In addition to this, the paper also stated that members of the Argentine Federal Penitentiary Service, the agency responsible for how prisons nationwide are run in the country, knew of the delivery and drop-off prior to locating the homing pigeon.
Along with a thumb drive, the pigeon was found with 44 pills consisting of Rivotril and Clonazepam, 3.5 grams of cannabis mixed with pills, and four grams of compacted marijuana.
Presumably, these were meant to be dealt and circulated around the prison. Smuggling drugs via carrier pigeon is an old trick for the Argentinian prison system.
For example, in August 2013, a ring of drug traffickers within the same prison was apprehended, along with three pigeons the group used to deliver goods and cash inside and outside the penitentiary walls, respectively. The pigeons themselves typically made ten to fifteen deliveries per day.

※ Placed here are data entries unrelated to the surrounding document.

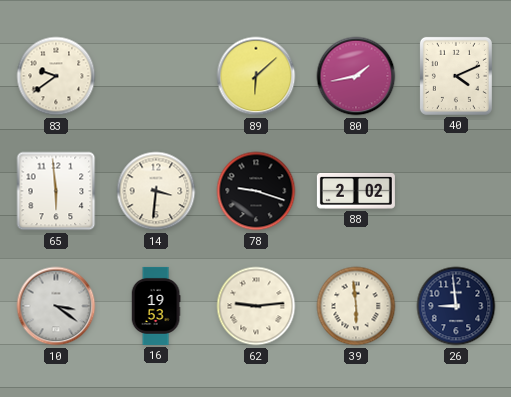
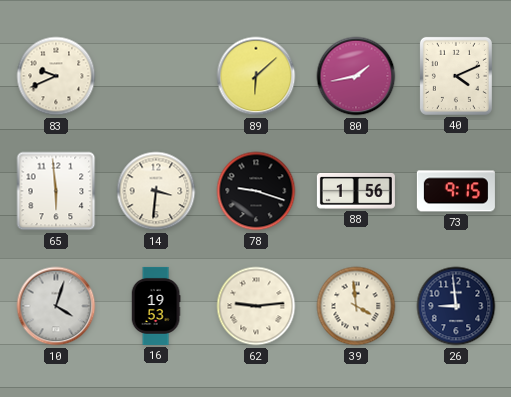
83: 9:39 -> 9:41
88: 2:02 -> 1:56
73: none -> 9:15
10: 3:21 -> 4:03
39: 5:59 -> 3:59
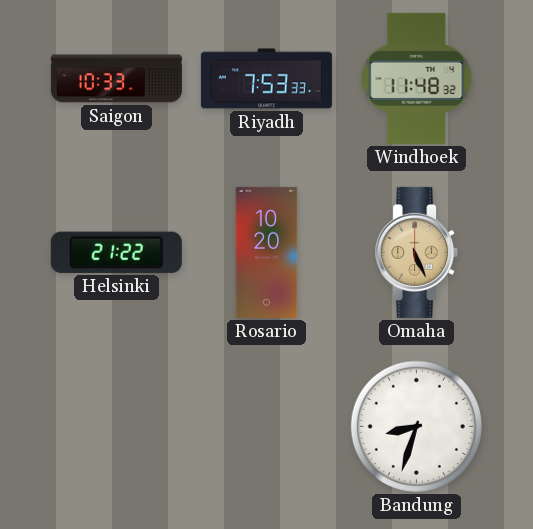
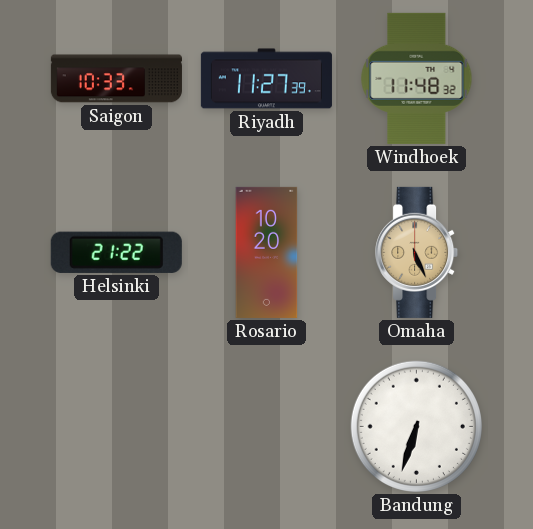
Riyadh: 7:53 -> 11:27
Bandung: 8:33 -> 6:33
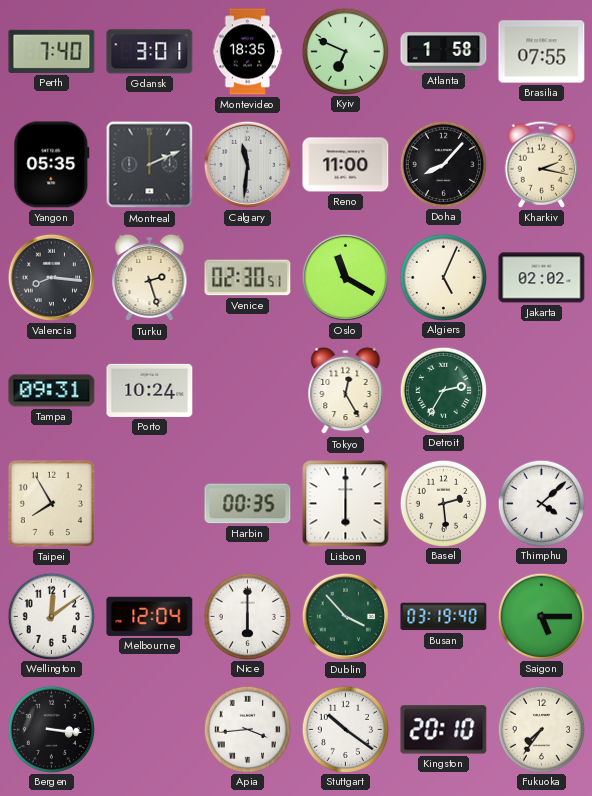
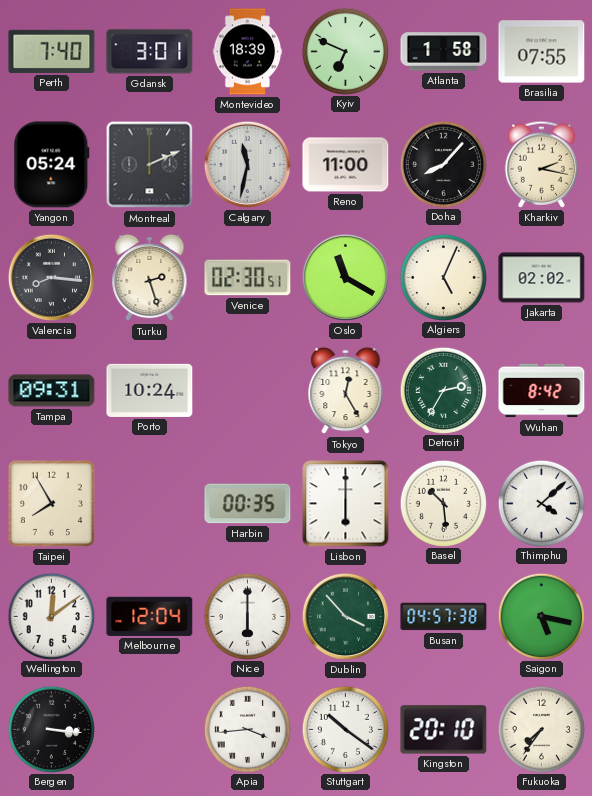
Montevideo: 18:35 -> 18:39
Yangon: 05:35 -> 05:24
Calgary: 11:31 -> 11:32
Wuhan: none -> 8:42
Basel: 2:29 -> 10:29
Busan: 03:19 -> 04:57
Saigon: 5:15 -> 5:17
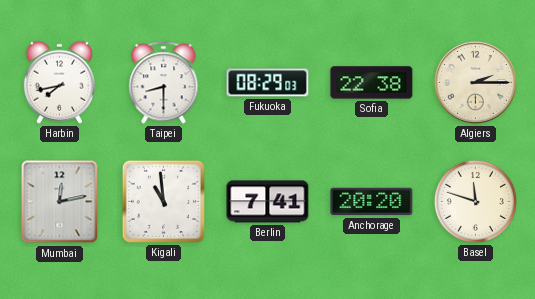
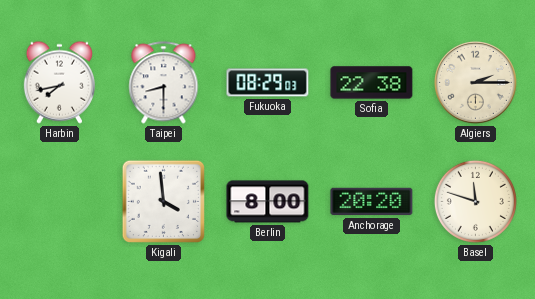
Mumbai: 12:13 -> none
Kigali: 10:59 -> 3:59
Berlin: 7:41 -> 8:00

Final Hit: Police in Argentina Shot a Carrier Pigeon Delivering Weed
Argentina aside, this is hardly the first time a carrier pigeon has been caught carrying drugs over international borders.
Earlier this year, a pigeon was apprehended carrying 178 pills of ketamine near the Kuwait-Iraq border in the Persian Gulf.
Smugglers are also keeping up with technology. For example, unmanned aerial vehicles.
In July of this year, a drone was found after having crashed into the middle of a prison yard in Georgia. Kids and their technology, right?